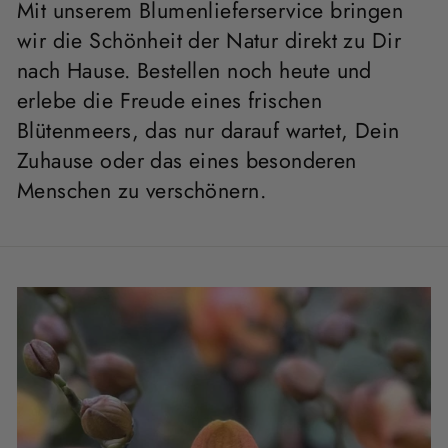
Mit unserem Blumenlieferservice bringen
wir die Schönheit der Natur direkt zu Dir
nach Hause. Bestellen noch heute und
erlebe die Freude eines frischen
Blütenmeers, das nur darauf wartet, Dein
Zuhause oder das eines besonderen
Menschen zu verschönern.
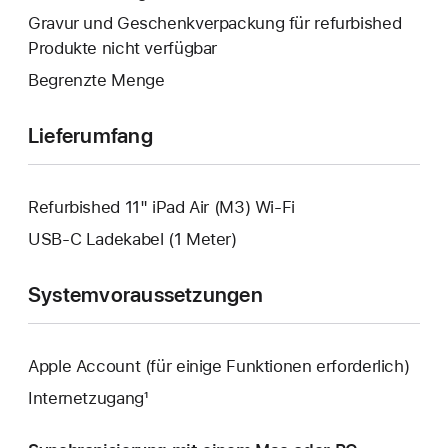
geöffnet.
wird
Gravur und Geschenkverpackung für refurbished
geöffnet.
Produkte nicht verfügbar
Begrenzte Menge
Lieferumfang
Refurbished 11" iPad Air (M3) Wi-Fi
USB‑C Ladekabel (1 Meter)
Systemvoraussetzungen
Apple Account (für einige Funktionen erforderlich)
Internetzugang¹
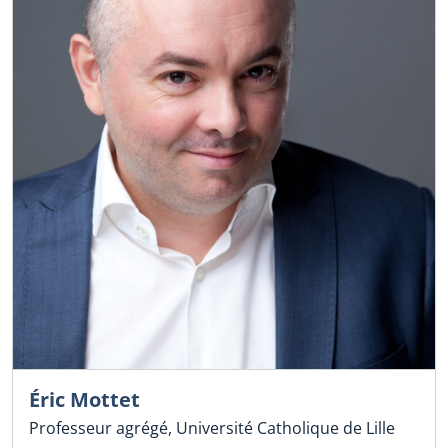
Éric Mottet
Professeur agrégé, Université Catholique de Lille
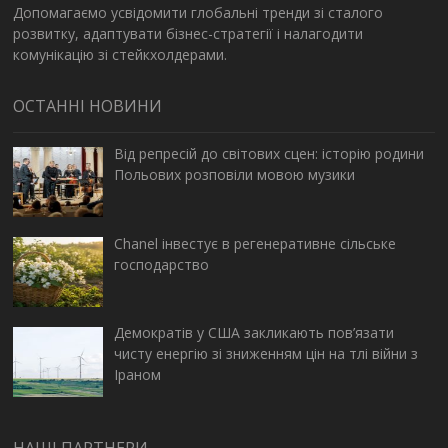
Допомагаємо усвідомити глобальні тренди зі сталого
розвитку, адаптувати бізнес-стратегії і налагодити
комунікацію зі стейкхолдерами.
ОСТАННІ НОВИНИ
Від репресій до світових сцен: історію родини
Польових розповіли мовою музики
Chanel інвестує в регенеративне сільське
господарство
Демократів у США закликають пов’язати
чисту енергію зі зниженням цін на тлі війни з
Іраном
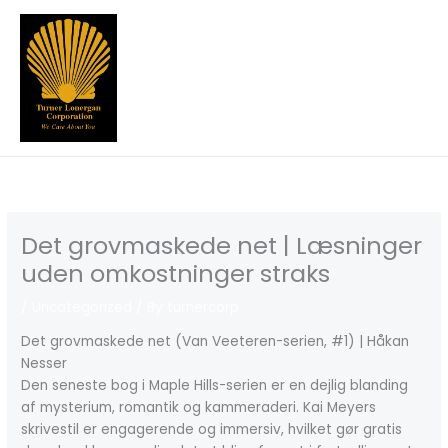
Skip
to
content
Det grovmaskede net | Læsninger
uden omkostninger straks
/
Uncategorized
/ By
turnercorp
Det grovmaskede net (Van Veeteren-serien, #1) | Håkan
Nesser
Den seneste bog i Maple Hills-serien er en dejlig blanding
af mysterium, romantik og kammeraderi. Kai Meyers
skrivestil er engagerende og immersiv, hvilket gør gratis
○ ○ ○ ○
= WORK ORDER =
Sift through the material above and copy each line that holds "eines".

= RESPONSE TO THIS EXERCISE =
erlebe die Freude eines frischen
Zuhause oder das eines besonderen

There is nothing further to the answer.